Moreover, IgA-tTG seems to be directed mainly against conformational tTG-epitopes (28
), and it is possible that IgG-tTG is directed against the same epitopes. Hence, a competition between IgA-tTG and IgG-tTG might take place, and this competition would favor antibodies with a high avidity for tTG. The extent to which IgA-tTG and IgG-tTG might differ with respect to binding avidity and epitope specificity for tTG has not been investigated, and the clinical implications of the presence of IgG-tTG in patients with CoD remain to be resolved in future studies.
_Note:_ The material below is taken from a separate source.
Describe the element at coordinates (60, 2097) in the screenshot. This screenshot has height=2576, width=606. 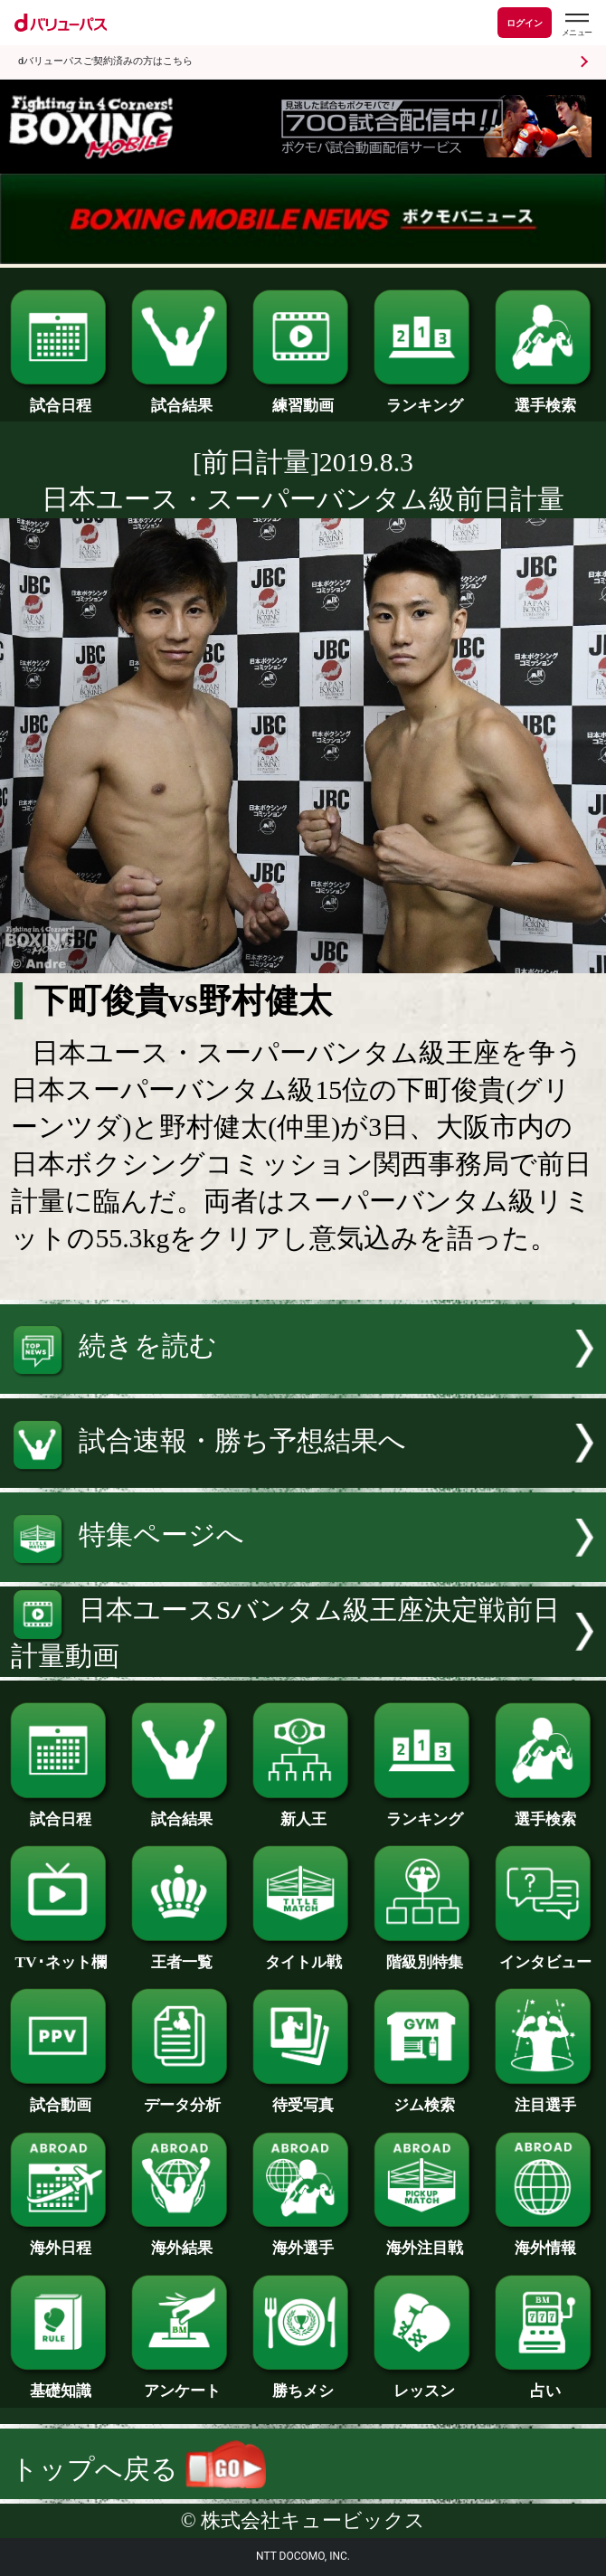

The IgG-AGA results showed a poor correlation with the IgG-tTG and IgG-EmA results. Among the IgA-deficient patients, less than half of those who were IgG-EmA positive had elevated levels of IgG-AGA. Our results are in agreement with those of other studies that demonstrated a low efficiency and a limited value of the determination of IgG-AGA levels for the diagnosis of CoD in patients with IgA deficiency (5
Taken together, our results indicate that the specificity of IgG-tTG is comparable to that of IgA-tTG. While the presence of IgG-tTG seems to be of limited diagnostic value in IgA-sufficient CoD patients, the presence of these antibodies without IgA-tTG might be a sign of IgA deficiency. Detection of IgG-tTG is highly compatible with the presence of IgG-EmA and may improve the possibility of identification of CoD in patients with IgA deficiency.